Zibby: If busy moms were to take one action item from this talk with you that they could implement into their busy lives, aside from reading your book which is the obvious one thing that they should do, what's the most important thing? Is it time away from the phone? Is it focus on one thing? What's the most important?
Brian: The most important is to put the phone down. Take the iPad away from the kids for a minute. Allow yourself, even if it’s just a simple thirty minutes of research, just look at the work of Tristan Harris. He has a site that's almost like a magician’s secrets revealed. He explains what we’re doing every time we’re looking at the phone. He explains from his perspective what they did and why so that we can at least maybe shock ourselves to say, “Ah. That's what happens every single time I look at my phone. That's what happens every single time I put an iPad in my kid’s hands.” As a human being, you can't help but feel compelled to want to learn more and learn how to be better as an individual and as a parent. That's where I started.

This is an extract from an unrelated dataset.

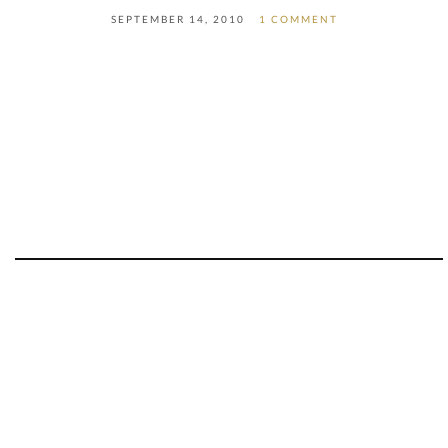
SEPTEMBER 14, 2010
1 COMMENT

Zibby: Do you have any advice to aspiring authors, maybe someone similarly struggling with a proposal the way you were or someone struggling to convey something they think is really important?

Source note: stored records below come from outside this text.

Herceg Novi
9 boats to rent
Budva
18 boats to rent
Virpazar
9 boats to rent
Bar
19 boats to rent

Brian: Before you go on the Lifescalejourney, you might want to take a look at the work of a gentleman by the name of Cal Newport. He wrote a book called Deep Work. Now, the book itself is very deep. There are some really, really, really interesting things that help you understand the foundation of deep work. Writing a book is deep work. A lot of people write the book because they see it as a form of self-expression, so anything I write or anything I create is great. You have to actually understand it’s not about what you create. It’s what people consume. You're writing for someone in a way that is going to really touch them, just like the design of the book was meant to -- I know you're distracted so I'm going to create a piece of paper that doesn't just speak to you, but it helps you turn the pages. That type of design with intention was audience-driven. The only way to get there was to allow myself the depth and the time to even have that idea. We don't give ourselves that space. Deep Work by Cal Newport was one of the things that helped me get that space. I ended up renting a place in Lake Tahoe and shutting everything out and turning everything off. It was hard. It was painful. It was almost like going through withdrawals because it is going through withdrawals, but I got there. That's the best advice I could give you. The only way to do it is to allow yourself to do it at the depth that you could express yourself uniquely.
Zibby: Awesome. Thank you so much for all this fantastic advice. I am going to try not to be on my phone so much today, but I know I will fail. At least I’ll be aware of what I'm doing. [laughs] Thank you so much for sharing your hard-earned wisdom with all the listeners. Thank you.
Brian: It was my pleasure. Thank you. Bye.